▶ **Your objective**: An exact restatement of the data below, with the pictures removed, is the required answer.
○ ○ ○ ○
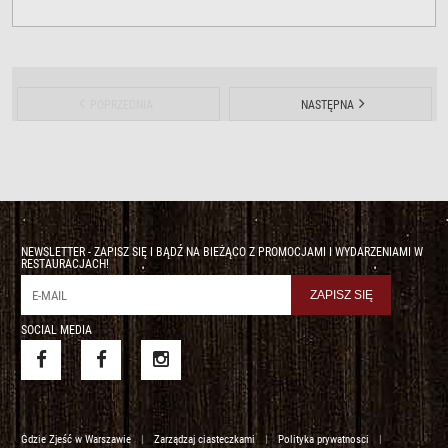
POPRZEDNIA
NASTĘPNA
NEWSLETTER - ZAPISZ SIĘ I BĄDŹ NA BIEŻĄCO Z PROMOCJAMI I WYDARZENIAMI W
RESTAURACJACH!
SOCIAL MEDIA
Gdzie Zjeść w Warszawie
|
Zarządzaj ciasteczkami
|
Polityka prywatnosci
|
○ ○ ○ ○
▶ **Answer space**:
POPRZEDNIA
NASTĘPNA
NEWSLETTER - ZAPISZ SIĘ I BĄDŹ NA BIEŻĄCO Z PROMOCJAMI I WYDARZENIAMI W
RESTAURACJACH!
SOCIAL MEDIA
Gdzie Zjeść w Warszawie
|
Zarządzaj ciasteczkami
|
Polityka prywatnosci
|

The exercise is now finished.